(Data items)
++++++++++++++++++++
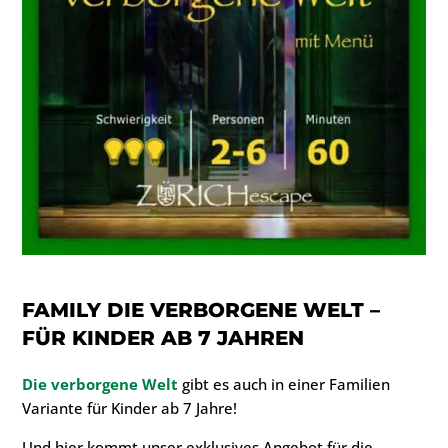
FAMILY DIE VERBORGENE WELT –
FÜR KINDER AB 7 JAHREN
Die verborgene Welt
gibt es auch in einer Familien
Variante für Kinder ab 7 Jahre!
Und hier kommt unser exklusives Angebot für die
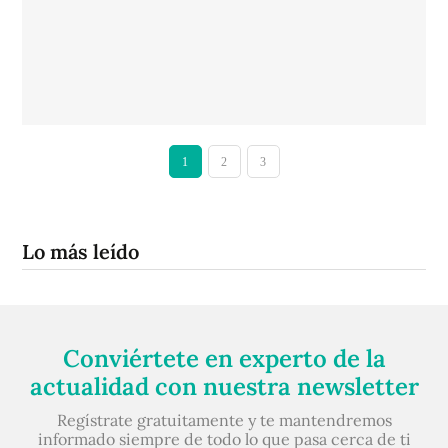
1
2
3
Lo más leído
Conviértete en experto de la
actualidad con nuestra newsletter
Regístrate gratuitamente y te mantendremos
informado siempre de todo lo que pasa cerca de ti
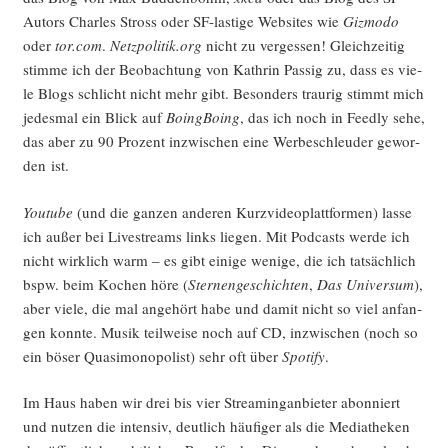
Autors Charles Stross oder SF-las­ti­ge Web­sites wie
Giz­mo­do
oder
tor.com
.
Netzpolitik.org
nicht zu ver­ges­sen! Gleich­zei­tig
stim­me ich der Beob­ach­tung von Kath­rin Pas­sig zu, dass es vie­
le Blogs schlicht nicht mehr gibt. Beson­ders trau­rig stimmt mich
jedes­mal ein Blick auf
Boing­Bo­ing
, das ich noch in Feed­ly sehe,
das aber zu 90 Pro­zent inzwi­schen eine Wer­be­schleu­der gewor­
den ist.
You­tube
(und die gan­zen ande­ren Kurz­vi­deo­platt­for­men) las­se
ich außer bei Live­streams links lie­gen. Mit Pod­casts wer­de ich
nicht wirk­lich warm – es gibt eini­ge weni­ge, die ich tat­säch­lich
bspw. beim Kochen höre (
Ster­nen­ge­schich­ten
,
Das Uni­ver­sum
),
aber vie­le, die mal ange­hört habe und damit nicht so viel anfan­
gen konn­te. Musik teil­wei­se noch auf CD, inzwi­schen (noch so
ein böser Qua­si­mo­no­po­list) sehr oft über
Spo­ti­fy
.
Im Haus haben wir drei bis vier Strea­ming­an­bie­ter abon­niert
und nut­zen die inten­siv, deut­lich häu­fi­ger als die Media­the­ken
++++++++++++++++++++
## PROBLEM REQUIREMENTS:
Output all the records, word for word, with no pictures in the copy.

## SOLUTION TO THIS TASK:
FAMILY DIE VERBORGENE WELT –
FÜR KINDER AB 7 JAHREN
Die verborgene Welt
gibt es auch in einer Familien
Variante für Kinder ab 7 Jahre!
Und hier kommt unser exklusives Angebot für die
1
2
3
Lo más leído
Conviértete en experto de la
actualidad con nuestra newsletter
Regístrate gratuitamente y te mantendremos
informado siempre de todo lo que pasa cerca de ti
Autors Charles Stross oder SF-las­ti­ge Web­sites wie
Giz­mo­do
oder
tor.com
.
Netzpolitik.org
nicht zu ver­ges­sen! Gleich­zei­tig
stim­me ich der Beob­ach­tung von Kath­rin Pas­sig zu, dass es vie­
le Blogs schlicht nicht mehr gibt. Beson­ders trau­rig stimmt mich
jedes­mal ein Blick auf
Boing­Bo­ing
, das ich noch in Feed­ly sehe,
das aber zu 90 Pro­zent inzwi­schen eine Wer­be­schleu­der gewor­
den ist.
You­tube
(und die gan­zen ande­ren Kurz­vi­deo­platt­for­men) las­se
ich außer bei Live­streams links lie­gen. Mit Pod­casts wer­de ich
nicht wirk­lich warm – es gibt eini­ge weni­ge, die ich tat­säch­lich
bspw. beim Kochen höre (
Ster­nen­ge­schich­ten
,
Das Uni­ver­sum
),
aber vie­le, die mal ange­hört habe und damit nicht so viel anfan­
gen konn­te. Musik teil­wei­se noch auf CD, inzwi­schen (noch so
ein böser Qua­si­mo­no­po­list) sehr oft über
Spo­ti­fy
.
Im Haus haben wir drei bis vier Strea­ming­an­bie­ter abon­niert
und nut­zen die inten­siv, deut­lich häu­fi­ger als die Media­the­ken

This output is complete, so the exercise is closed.